(04) Masa Lalu

898 80 13
                                    


"Cepat bawa sepedaku! Dan pergi dari sini!" teriak laki-laki yang menolongku. Sebenarnya aku tak tega meninggalkannya sendiri melawan para penjahat itu. Tapi, jika aku berada di sana, aku hanya akan memberinya tambahan beban.

Sepanjang jalan kukayuh sepedanya seraya kuucapkan, "Terimakasih, maaf, terimakasih, maaf, terimakasih, maaf."

Berterimakasih atas tindakan heroiknya, bahkan tanpa ragu meminjamkan sepedanya. Meminta maaf karena aku hanya bisa melarikan diri meninggalkannya sendirian.

Hingga tak terasa aku sampai di jalan yang lebih ramai dan akhirnya tiba di rumah. Aku tak tahu harus bagaimana, kepanikan telah menyelimuti semua sel dalam tubuhku.
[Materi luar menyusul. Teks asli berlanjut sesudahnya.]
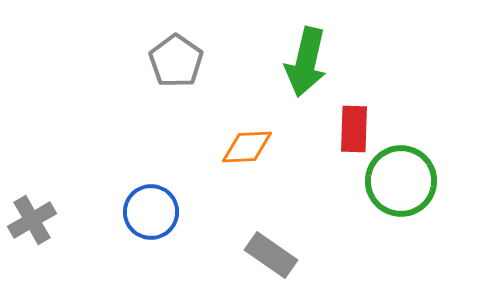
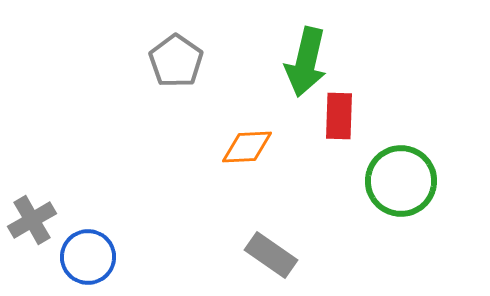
red rectangle: moved 15 px left, 13 px up
blue circle: moved 63 px left, 45 px down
Aku hanya berpikir untuk melarikan diri dan terus mengayuh sepeda hingga sampai rumah. Bodohnya aku, bukannya meminta bantuan atau memanggil polisi, aku malah mengambil selimut dan berusaha memejamkan mataku di atas kasur.
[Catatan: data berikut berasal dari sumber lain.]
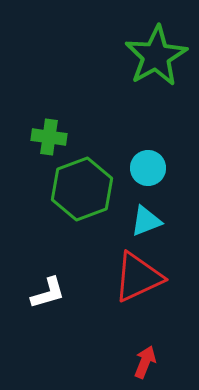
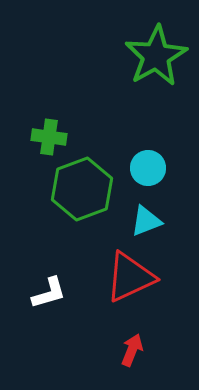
red triangle: moved 8 px left
white L-shape: moved 1 px right
red arrow: moved 13 px left, 12 px up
"Fia! Fiala, bangun! Udah pagi!" seru ibuku menyingkap selimut dari wajah.

Kubuka mata di pagi hari dengan tangisan. Baru kali ini aku mengalami tindak kekerasan seperti itu. Bahkan untuk bercerita kepada ibu pun aku tak sanggup, karena saking syoknya.

Awalnya, semalam aku hanya memesan ojek online ke supermarket, bermaksud membeli perlengkapan untuk tugas-tugasku. Akan tetapi aku malah dibawa ke jalan yang sepi dan gelap, kiri-kanan hanyalah hamparan sawah. Berkali-kali kumengatakan ini salah arah, tapi tukang ojek itu diam saja. Ketika aku meminta diturunkan, tukang ojek itu malah menyuruhku diam saja, dan mengatakan bahwa ini jalan pintas. Perasaanku benar-benar tidak enak.
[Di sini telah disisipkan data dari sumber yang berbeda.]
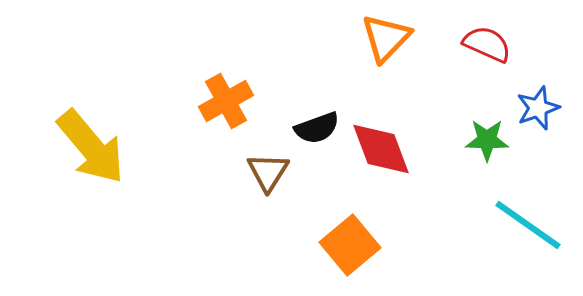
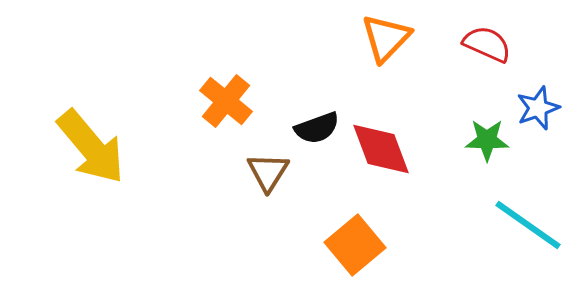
orange cross: rotated 22 degrees counterclockwise
orange square: moved 5 px right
Benar saja, di depan sana ternyata ada satu pria mencurigakan sedang menunggu. Ketika laju motornya melambat, aku langsung melompat dari motor hingga terguling. Aku mendapatkan lecet di siku dan kaki setelah berguling dua kali di aspal jalan, tetapi itu tak kurasa, karena prioritasku saat itu adalah kabur dan berlari sekencang yang kubisa.

Namun apa daya, hanya 10 meter saja kuberlari, para penjahat itu sudah menangkap dan menarikku. Aku hanya bisa berteriak meminta tolong sekeras-kerasnya. Beruntunglah ada lelaki yang entah bagaimana bisa kebetulan berada di sana dan menolongku, layaknya superhero yang kedatangannya tidak terduga.

Ah, berpikir apa aku ini? Bukannya malu dan penuh rasa bersalah, malah memikirkan yang aneh-aneh. Lalu sekarang ... bagaimana aku tahu kondisi lelaki itu dan bagaimana cara mengembalikan sepedanya? Bagaimana aku bisa menemui seseorang yang belum sempat kulihat mukanya? Situasi kemarin malam sangat gelap, hingga tak sempat kulihat wajahnya.

Hal yang pertama kulakukan di hari libur ini adalah mandi, makan, dan menuju ke lokasi kejadian dengan sepeda my hero-ku ini.

"Fia? Fia, Fia tunggu!" seru Yuzarsif teman sekelasku yang berbadan tinggi, dengan rambut ikal pendek menghiasi kepalanya.

Ia berhasil menghentikan kayuhanku ketika melewatinya di jalan kecil ini. Terlihat dari setelan yang ia kenakan, ia sedang lari pagi. Jika terang, jalan ini tidak menyeramkan sama sekali, bahkan terlihat nyaman dengan hamparan hijaunya pesawahan yang memanjakan mata, masuk akal juga Yuzarsif lari pagi di jalan ini. Tapi, kok dia ada di sini?

"Mau ke mana?!? ... Mar mana?" tanya Yuzarsif.

Aku tidak menghiraukan pertanyaan pertamanya, karena sangat terkejut mendengar pertanyaan setelahnya yang menanyakan, "Mar?!? Mar apa? Maksudku ... kenapa nanya Mar?!?"

"Lah, kamu lagi pake sepedanya Mar. Ngelawak nih kamu!"

"What?!? Apa? Sepedanya Mar?!? Mar si tukang minta kiamat itu? Si so' misterius, si so' pinter itu? Tapi, ya emang pinter sih. Tapi, gara-gara dia dan si culun Rukma aku selalu nomor tiga di kelas."